Basic structure

The files in the ZEN Corpus correspond to individual newspaper issues.

Parameter and other coding

The CD-ROM contains two TEI conformant XML versions encoded in UTF-8 and ASCII. It also contains a text-only version intended for use with software that is not XML-aware.

Coding for years, individual newspaper issues, domain or text classes (foreign news, home news, advertisements, etc.).

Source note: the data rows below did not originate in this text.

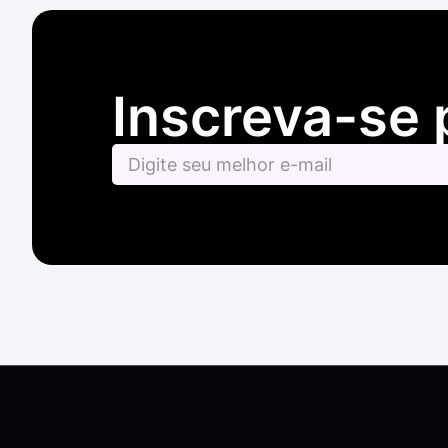
Inscreva-se 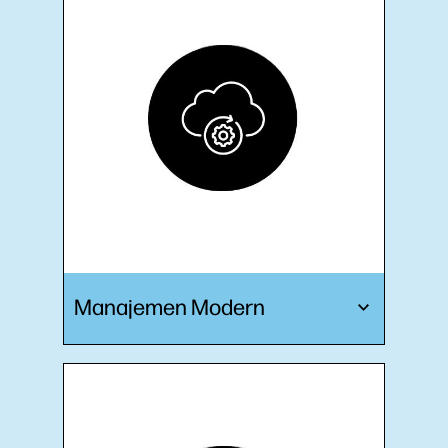
Manajemen Modern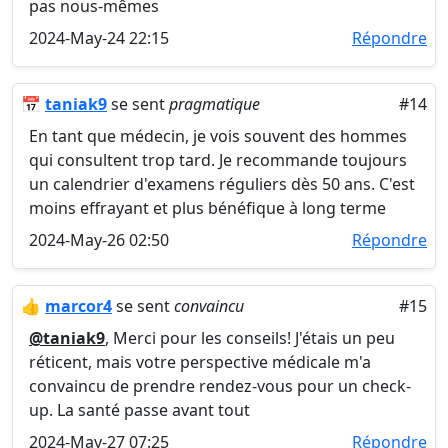
pas nous-mêmes
2024-May-24 22:15
Répondre
📅
taniak9
se sent
pragmatique
#14
En tant que médecin, je vois souvent des hommes
qui consultent trop tard. Je recommande toujours
un calendrier d'examens réguliers dès 50 ans. C'est
moins effrayant et plus bénéfique à long terme
2024-May-26 02:50
Répondre
👍
marcor4
se sent
convaincu
#15
@taniak9
, Merci pour les conseils! J'étais un peu
réticent, mais votre perspective médicale m'a
convaincu de prendre rendez-vous pour un check-
up. La santé passe avant tout
2024-May-27 07:25
Répondre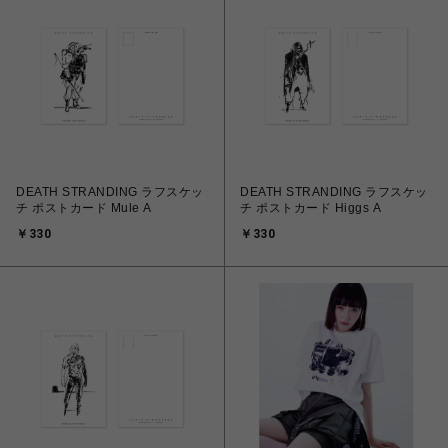
DEATH STRANDING ラフスケッ
DEATH STRANDING ラフスケッ
チ ポストカード Mule A
チ ポストカード Higgs A
￥330
￥330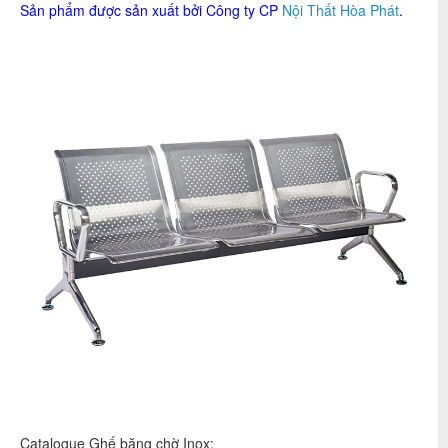
Sản phẩm được sản xuất bởi Công ty CP
Nội Thất Hòa Phát
.
Catalogue Ghế băng chờ Inox: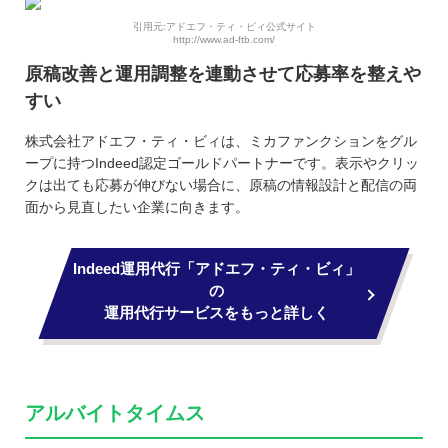
引用元:アドエフ・ティ・ビィ公式サイト
http://www.ad-ftb.com/
原稿改善と運用調整を連動させて応募率を整えや
すい
株式会社アドエフ・ティ・ビィは、ミカファンクションをグル
ープに持つIndeed認定ゴールドパートナーです。表示やクリッ
クは出ても応募が伸びない場合に、原稿の情報設計と配信の両
面から見直したい企業に向きます。
Indeed運用代行「アドエフ・ティ・ビィ」
の
運用代行サービスをもっと詳しく
アルバイトタイムス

The corpus is divided into the following time periods:

  • up to 1665
  • 1671–1691
  • 1701–1721
  • 1731–1751
  • 1761–1781
  • after 1785

Genre covered by corpus

All major English newspapers of the late 17th and the 18th century published in London, including

  • The London Gazette, which constitutes about half of the corpus

Thrice-weekly papers

  • The London Post
  • The English Post
  • The Post Man
  • The Post Boy
  • The Flying Post

Daily newspapers

  • The Daily Courant
  • The Daily Post

Evening papers

  • The Evening Post
  • The St. James's Evening Post

"Tabloids"

  • The Morning Post

Advertising papers

  • The Daily Advertiser
  • The Champion or Evening Advertiser
  • The General Advertiser
  • The Gazetteer and New Daily Advertiser
  • The London (Daily) Advertiser (and Literary Gazette)
  • The London Daily Post and General Advertiser
  • The London Morning Advertiser
  • The Public Advertiser